Hickey seems to be both pleased and pissed. I know the feeling.

Since his death in 1519, Leonardo is still freaking people out, having eaten our lunch already in so many ways. And I wasn't interested in testing Hickey or myself, but it was interesting to note what makes people feel a day late and a dollar short.

5) Being famished and eating two full entrée dinners and splitting a bottle of wine with Jack Daws, Matthew Picton and Ephraim Russell the weekend before The Best Coast show opened. The conversation is great, with a wide-ranging discourse over Aristotle's assertion that all great art must be ambivalent (Plato didn't even think art was useful). We decide Aristotle's idea does not work for 2003.

"Power Nap": a painting I completed on site at The Best Coast; a kind of daydream of a painting that evolves past white walls.

Somehow, the question of the core human experience implied connected interaction with one's universe, not an idealization or segregation of it. Maybe a different humanism is necessary today ... one which helps facilitate empathy between unrelated things, like Picton's manmade sculptures of natural forms or Russell's useless but fascinating ergonomic objects.

We were all talking about design with empathic acknowledgement of both the human and the other built into it. I guess that instead of modernism, it is something cultivating attachment – not the throwaway snarkiness of ambivalent culture.

It is not all pure utility or consumer choice. There can be attachment and loyalty, too.

In one wild moment someone asks, "so did Aristotle lay the groundwork for the ambivalent consumerism of fast food?" We staggered back to the exhibition space in an industrial wasteland of warehouses that will some day be very developed.

Artists get there first and now the city's best restaurant, clarklewis, is in the building that only 10 months ago housed The Best Coast.

I am glad the restaurant carries forth the same theme of elegance coming from an acknowledged rough industrial interior and a very matter-of-fact presentation and bit-by-bit sampling of very high-quality food.
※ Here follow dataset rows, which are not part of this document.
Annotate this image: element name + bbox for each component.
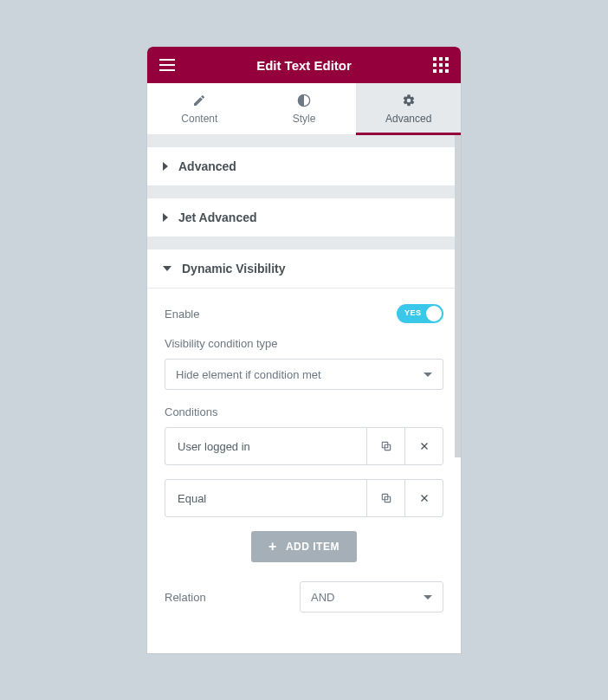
tab-content[interactable]: Content — [147, 83, 252, 134]
accordion-dynamic-visibility[interactable]: Dynamic Visibility — [147, 250, 461, 288]
panel-title: Edit Text Editor — [256, 58, 352, 73]
tab-label: Content — [181, 113, 217, 125]
toggle-knob — [426, 306, 442, 321]
enable-row: Enable YES — [165, 304, 443, 323]
select-value: Hide element if condition met — [176, 368, 321, 381]
condition-item: Equal — [165, 479, 443, 517]
panel-tabs: Content Style Advanced — [147, 83, 461, 135]
plus-icon: + — [268, 539, 277, 554]
add-item-label: ADD ITEM — [286, 541, 340, 553]
condition-item: User logged in — [165, 427, 443, 465]
relation-label: Relation — [165, 591, 206, 604]
condition-label[interactable]: User logged in — [165, 428, 366, 464]
relation-row: Relation AND — [165, 581, 443, 619]
accordion-label: Dynamic Visibility — [182, 262, 286, 275]
conditions-label: Conditions — [165, 405, 443, 418]
visibility-type-select[interactable]: Hide element if condition met — [165, 359, 443, 390]
spacer — [147, 237, 461, 250]
chevron-down-icon — [424, 595, 432, 600]
accordion-label: Jet Advanced — [178, 211, 257, 224]
visibility-type-label: Visibility condition type — [165, 337, 443, 350]
chevron-down-icon — [424, 373, 432, 377]
contrast-icon — [297, 94, 311, 107]
tab-label: Advanced — [385, 113, 431, 125]
pencil-icon — [192, 94, 206, 107]
conditions-block: Conditions User logged in Equal — [165, 405, 443, 562]
caret-right-icon — [163, 213, 168, 222]
menu-icon[interactable] — [159, 59, 175, 71]
accordion-advanced[interactable]: Advanced — [147, 147, 461, 186]
copy-icon — [380, 440, 392, 452]
remove-button[interactable] — [404, 480, 443, 516]
add-item-button[interactable]: + ADD ITEM — [251, 531, 357, 562]
tab-advanced[interactable]: Advanced — [356, 83, 461, 134]
duplicate-button[interactable] — [366, 480, 404, 516]
caret-down-icon — [163, 266, 171, 271]
spacer — [147, 135, 461, 147]
close-icon — [418, 440, 430, 452]
panel-header: Edit Text Editor — [147, 47, 461, 83]
spacer — [147, 186, 461, 198]
tab-label: Style — [293, 113, 316, 125]
accordion-jet-advanced[interactable]: Jet Advanced — [147, 198, 461, 237]
duplicate-button[interactable] — [366, 428, 404, 464]
apps-grid-icon[interactable] — [433, 57, 449, 73]
relation-select[interactable]: AND — [300, 581, 443, 612]
condition-label[interactable]: Equal — [165, 480, 366, 516]
dynamic-visibility-section: Enable YES Visibility condition type Hid… — [147, 288, 461, 628]
tab-style[interactable]: Style — [252, 83, 357, 134]
copy-icon — [380, 492, 392, 504]
scrollbar[interactable] — [455, 135, 461, 457]
elementor-panel: Edit Text Editor Content Style Advanced … — [147, 47, 461, 653]
close-icon — [418, 492, 430, 504]
select-value: AND — [311, 591, 334, 604]
gear-icon — [402, 94, 416, 107]
enable-toggle[interactable]: YES — [397, 304, 443, 323]
accordion-label: Advanced — [178, 159, 236, 173]
enable-label: Enable — [165, 308, 199, 321]
panel-body: Advanced Jet Advanced Dynamic Visibility… — [147, 135, 461, 653]
toggle-text: YES — [404, 308, 422, 317]
caret-right-icon — [163, 162, 168, 171]
remove-button[interactable] — [404, 428, 443, 464]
The Best Coast did the same with art, somewhere between a studio visit and a farmers market with marfa-esque elegance. It’s about essentials, not the trappings.

What I have learned: It's better to test outside the bell curve and let 'em just try to figure out if you are either very stupid or very strategic.

What I've also learned is that, far from just a bunch of ironists or pageantry mongers, artists create and catalyze culture. Maybe they don't invent it, but artists facilitate and catalyze the distinction between a subsistence human settlement and an outpost of civilization where mankind's philosophy and the universe's unknown remain in constant, conversant flux.

Artists worth remembering take the atmosphere around them and alter it. Under the right circumstances (usually a few artists doing their own thing) the climate changes become more lasting.

It isn’t done by committee or with buildings, but with statements by individuals who simply won't accept what is already out there.